I left the Jesuit Volunteer Corps with an Orleans Public Defenders shirt, heavy emotional scarring, and a strong idea of justice. I was prepared to ride into law school on a wave of virtue and morality, certain I knew what needed to be done and how I was going to do it. That wave crashed me right into Civil Procedure and Pennoyer and Rule 12(b)(3) and Contracts and estoppel and intent, and it wasn’t long before I realized it was going to be a while before I was certain of anything again.
Pretty dramatic, but the spirit is true. Law school is a change. There is a transition from being a normal person to a person who thinks legal jokes are funny. Still, overall, most of my preconceived notions have been proved wrong. Cold calls are not that bad, my classmates are also not that bad (fine, they’re pretty great), and six weeks in I have yet to muster any dazzling legal wisdom for family or friends.
Of course, some things have proved timeless: the lack of disposable income, the animalistic desire for free food and the willingness to attend just about any event to get it, and the first-week feeling that every prior friendship was a fluke and I would be doomed to eat lunch alone for the rest of my life.
But some things decidedly do change. I had the good fortune to work at the public defenders office in New Orleans last year, an experience that was incredibly formative for my sense of justice (and for my gallows humor). I didn’t know much about the law, but I knew all too well how the law impacts people, especially people of color and those struggling with poverty. The hardest part of the transition has been losing that human element. Learning rules and procedures is nothing like watching a judge sentence a client. Contracts thus far hasn’t mentioned the plea bargains I watched attorneys make every day. And while Torts gets the closest, watching our professor act out a battery is amusing in a way that reading a police report rarely was.
I know how important these courses are, how foundational they will be.
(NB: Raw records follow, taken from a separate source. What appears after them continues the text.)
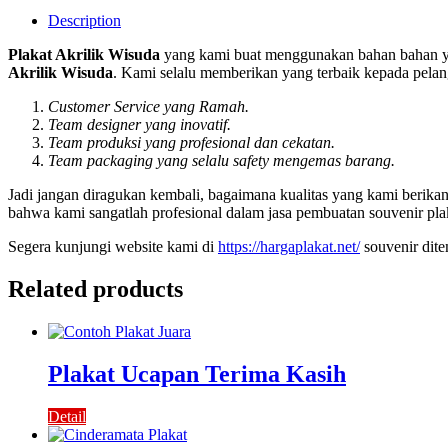
Description
Plakat Akrilik Wisuda
yang kami buat menggunakan bahan bahan ya
Akrilik Wisuda
. Kami selalu memberikan yang terbaik kepada pelang
Customer Service yang Ramah.
Team designer yang inovatif.
Team produksi yang profesional dan cekatan.
Team packaging yang selalu safety mengemas barang.
Jadi jangan diragukan kembali, bagaimana kualitas yang kami berik
bahwa kami sangatlah profesional dalam jasa pembuatan souvenir pla
Segera kunjungi website kami di
https://hargaplakat.net/
souvenir dit
Related products
Plakat Ucapan Terima Kasih
Detail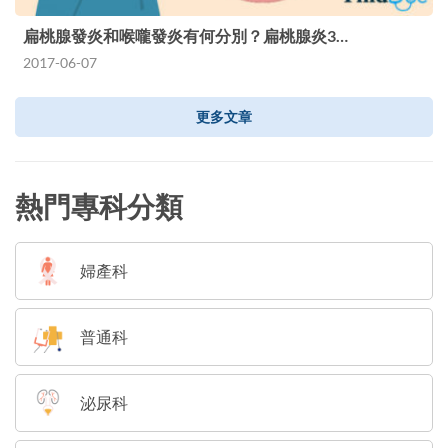
扁桃腺發炎和喉嚨發炎有何分別？扁桃腺炎3…
2017-06-07
更多文章
熱門專科分類
婦產科
普通科
泌尿科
It’s just been a hard shift- going from feeling like I was doing something to feeling like I am preparing to do something.
Without dishonestly glorifying the work I did or unfairly capitalizing on the stories of my former clients, I’ll just say it was hard to leave. So many attorneys and advocates in public interest law get burned out, taking time away to start a family, to gain control of their hours, to begin another crusade. And while going to law school is a valid reason to walk away, I still remember how obvious it was that some of my clients didn’t believe me when I said I would be back.
Six weeks in, there is a lot I don’t know. I’m looking forward to figuring it out.